The Paragon servers are still offline but there is now a full status update from Epic explaining what went wrong.
The outage problems appear to have arisen from granting chests to players and Epic inadvertently DDOSed themselves. Ouch! Updates to their database are still ongoing which has also had to be upgraded and now requires more testing.
Fingers crossed Paragon won’t be down too much longer but it sounds like the planning for this launch went terribly wrong. An update thread is now live on the forums and it’s worth paying attention to that as well as the launcher.
Update: The Paragon servers appear to be back online as of 1:45AM GMT 9 August.
3:30 AM – planned outage for release of v42
5:30 AM – services back online after successful smoke test
5:3x AM – services buckle under load
By granting chests to existing players (some several hundreds) we inadvertently ended up DDOS’ing ourselves with a 200x increase in backend load due to chest opening process.
We were unsuccessful in mitigating this issue with the services running and degradation of quality forced us to take the services back down.
7:20 AM – unable to mitigate issue while system is running resulting in us taking downtime
We changed code to bulk open chests drastically reducing backend load and deployed the change.
9:40 AM – services are back online
Service recovery was short lived and our DB setup got into a bad state between primary and replicas. Overall load was still too high for our infrastructure.
11:00 AM – services offline
We are using downtime to upgrade DB to latest version for an estimated 2x increase in load we can handle, are bringing over recent optimizations for profile handling from our experience with Fortnite, and are also working to compress our profiles to reduce load to combat the 2x increase in profile size introduced by v42.
We expect this (*fingers crossed*) to allow us to handle the load, but also need to ensure we get the DB back into a synchronized state before we can go live.
We are running into a bottleneck where a single person is responsible for all the remaining work (no pressure…).
1:30 PM – technical update
My apologies for the delay in getting information out to everyone!
We are expecting the outage to persist for a while longer and will do a proper post mortem like we did with Fortnite’s recent outage here.
We are also accelerating work to shard the DB.

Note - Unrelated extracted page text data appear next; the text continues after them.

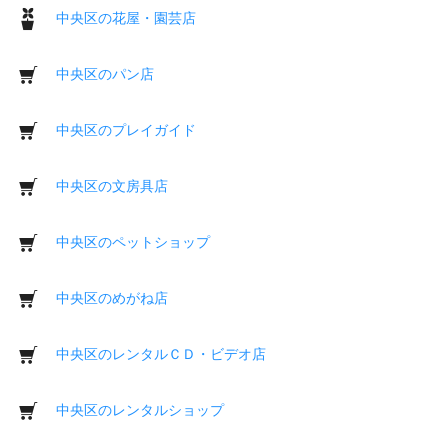
中央区の花屋・園芸店
中央区のパン店
中央区のプレイガイド
中央区の文房具店
中央区のペットショップ
中央区のめがね店
中央区のレンタルＣＤ・ビデオ店
中央区のレンタルショップ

2:15 PM – technical update
We have a list of tasks to complete, but no good way to provide a meaningful (aka accurate) update. We are also talking about aggressively limiting rate of new users when we bring services online again as we are not sure whether our current changes will be sufficient.
3:15 PM – technical update
We are running into and working through issues getting new MCP build deployed (currently failing unit test) to be able to test DB upgrade on our testing environment.
We have a few additional operational items in-progress as well.
It should be roughly 20 minutes to test that DB upgrade caused no harm after MCP deploy succeeds, and if testing is successful we will roll changes to Live (production) environment, sanity test, and start bringing folks back in slowly.
4:15 PM – technical update
MCP is being deployed to live testing environment. QA will sanity test changes there (20 min). Assuming nothing goes wrong (and it did previously) this will not be the longest pole.
DB update needs to finish in production environment (unknown), followed by ensuring we have a valid backup (unknown), and enabling of compression (seconds).
Once that is done we deploy to live (20 min) and do final testing (10 min).
The times aren’t additive, but at least 30 min after we have DB updated and backup is verified.
5:30 PM – technical update
Sadly not much to update other than us trying to parallelize as much as possible to reduce time to being back up again.
5:45 PM – technical update
DB changes / updates are mostly done, now getting ready to do deploys and testing. If everything goes well (and it rarely does) we should be online in an hour.
6:00 PM – testing begins in staging / live testing environment
We are testing changes in our staging environment. This is an important step given the scope of changes we made for v42 to ensure that we are not breaking your profiles. Some ongoing tweaks to production DB and once testing in stage and those changes are done we will deploy MCP changes to live / production environment.
6:30 PM – testing in staging successful
Testing was successful in staging environment. We are currently limited from verifying cross-play in this environment though.
We are in process of doing last minute tweaks to DB which will be followed by deployment of MCP (there is a dependency), testing, and enabling waiting room to let players in. This has felt about 30 minutes out for 90 minutes so not sure how accurate my estimates are going to be here.